Experimental Brain Research | 2016
L. Borel; Edith Ribot-Ciscar
The application of subthreshold mechanical vibrations with random frequencies (white mechanical noise) to ankle muscle tendons is known to increase muscle proprioceptive information and to improve the detection of ankle movements. The aim of the present study was to analyze the effect of this mechanical noise on postural control, its possible modulation according to the sensory strategies used for postural control, and the consequences of increasing postural difficulty. The upright stance of 20 healthy young participants tested with their eyes closed was analyzed during the application of four different levels of noise and compared to that in the absence of noise (control) in three conditions: static, static on foam, and dynamic (sinusoidal translation).
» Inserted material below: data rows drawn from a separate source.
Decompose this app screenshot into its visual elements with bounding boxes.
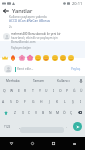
button[interactable]: Sparkles — [26, 54, 34, 62]
button[interactable]: Kullanıcı — [51, 76, 76, 85]
staticText: Kullanıcı — [57, 79, 70, 83]
button[interactable]: Home — [22, 137, 43, 150]
staticText: T — [32, 88, 34, 93]
button[interactable]: V — [33, 107, 40, 118]
button[interactable]: P — [64, 85, 71, 96]
staticText: hazırlandı, etkinlik ve paylaşım için — [11, 36, 58, 40]
button[interactable]: Q — [0, 85, 8, 96]
staticText: X — [22, 110, 24, 115]
staticText: B — [42, 110, 45, 115]
button[interactable]: L — [61, 96, 69, 107]
staticText: Paylaşımı beğen — [11, 46, 31, 50]
button[interactable]: T — [29, 85, 36, 96]
button[interactable]: Crown — [1, 54, 9, 62]
button[interactable]: J — [45, 96, 53, 107]
staticText: Ş — [72, 99, 74, 104]
button[interactable]: Paylaş — [69, 65, 83, 73]
button[interactable]: K — [53, 96, 61, 107]
staticText: O — [59, 88, 62, 93]
staticText: K — [56, 99, 59, 104]
button[interactable]: Blossom — [18, 54, 26, 62]
button[interactable]: A — [0, 96, 7, 107]
staticText: W — [10, 88, 14, 93]
staticText: F — [24, 99, 26, 104]
staticText: M — [56, 110, 60, 115]
staticText: Ö — [63, 110, 66, 115]
staticText: Yanıtlar — [12, 7, 33, 15]
button[interactable]: Wink — [67, 54, 75, 62]
staticText: Tamam — [33, 79, 45, 83]
staticText: , — [19, 124, 20, 129]
button[interactable]: Back — [0, 137, 22, 150]
button[interactable]: Back — [1, 6, 10, 15]
staticText: H — [40, 99, 43, 104]
button[interactable]: I — [77, 96, 85, 107]
button[interactable]: Grin — [51, 54, 59, 62]
button[interactable]: X — [19, 107, 26, 118]
button[interactable]: Comma — [15, 120, 23, 133]
button[interactable]: D — [14, 96, 21, 107]
button[interactable]: Ğ — [71, 85, 78, 96]
button[interactable]: S — [7, 96, 14, 107]
staticText: 20:11 — [72, 1, 83, 6]
button[interactable]: G — [29, 96, 37, 107]
button[interactable]: F — [21, 96, 29, 107]
button[interactable]: Tamam — [26, 76, 51, 85]
staticText: Ç — [70, 110, 73, 115]
button[interactable]: Laugh — [42, 54, 50, 62]
button[interactable]: Ş — [69, 96, 77, 107]
staticText: J — [49, 99, 50, 104]
staticText: ?123 — [4, 125, 11, 129]
staticText: I — [80, 99, 82, 104]
staticText: N — [49, 110, 52, 115]
staticText: L — [64, 99, 66, 104]
button[interactable]: Period — [62, 120, 70, 133]
button[interactable]: Merhaba — [0, 76, 26, 85]
button[interactable]: O — [57, 85, 64, 96]
button[interactable]: Ö — [61, 107, 68, 118]
button[interactable]: Backspace — [75, 107, 85, 118]
button[interactable]: Recents — [43, 137, 64, 150]
staticText: D — [16, 99, 19, 104]
staticText: P — [66, 88, 69, 93]
staticText: mehmet480 Bonusbonaki ile yeni bir — [11, 32, 61, 36]
staticText: #CCO #Can #NeCan #Bonus — [9, 19, 51, 23]
staticText: Ü — [80, 88, 83, 93]
button[interactable]: Symbols — [0, 120, 15, 133]
button[interactable]: Fire — [9, 54, 17, 62]
staticText: . — [66, 124, 67, 129]
button[interactable]: R — [22, 85, 29, 96]
staticText: Ğ — [73, 88, 76, 93]
staticText: V — [35, 110, 38, 115]
button[interactable]: Joy — [59, 54, 67, 62]
staticText: Merhaba — [6, 79, 20, 83]
staticText: A — [2, 99, 5, 104]
button[interactable]: H — [37, 96, 45, 107]
button[interactable]: Shift — [0, 107, 11, 118]
staticText: Yanıt ekle... — [17, 67, 34, 71]
staticText: C — [28, 110, 31, 115]
button[interactable]: Smile — [34, 54, 42, 62]
button[interactable]: Y — [36, 85, 43, 96]
button[interactable]: Ü — [78, 85, 85, 96]
button[interactable]: Z — [11, 107, 19, 118]
button[interactable]: U — [43, 85, 50, 96]
button[interactable]: Send — [70, 120, 85, 133]
button[interactable]: B — [40, 107, 47, 118]
button[interactable]: N — [47, 107, 54, 118]
staticText: 2s — [9, 25, 12, 29]
staticText: E — [18, 88, 20, 93]
staticText: Y — [39, 88, 41, 93]
button[interactable]: Ç — [68, 107, 75, 118]
button[interactable]: M — [54, 107, 61, 118]
button[interactable]: W — [8, 85, 15, 96]
staticText: R — [24, 88, 27, 93]
button[interactable]: I — [50, 85, 57, 96]
button[interactable]: Voice input — [76, 76, 85, 85]
button[interactable]: E — [15, 85, 22, 96]
staticText: U — [45, 88, 48, 93]
button[interactable]: C — [26, 107, 33, 118]
staticText: Q — [3, 88, 6, 93]
button[interactable]: Hide keyboard — [64, 137, 85, 150]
The quiet standing condition was conducted with the eyes open and closed to determine the subjects’ visual dependency to maintain postural stability. Postural performance was assessed using posturographic and motion analysis evaluations. The results in the static condition showed that the spectral power density of body sway significantly decreased with an optimal level of noise and that the higher the spectral power density without noise, the greater the noise effect, irrespective of visual dependency. Finally, noise application was ineffective in the foam and dynamic conditions. We conclude that the application of mechanical noise to ankle muscle tendons is a means to improve quiet standing only. These results suggest that mechanical noise stimulation may be more effective in more impaired populations.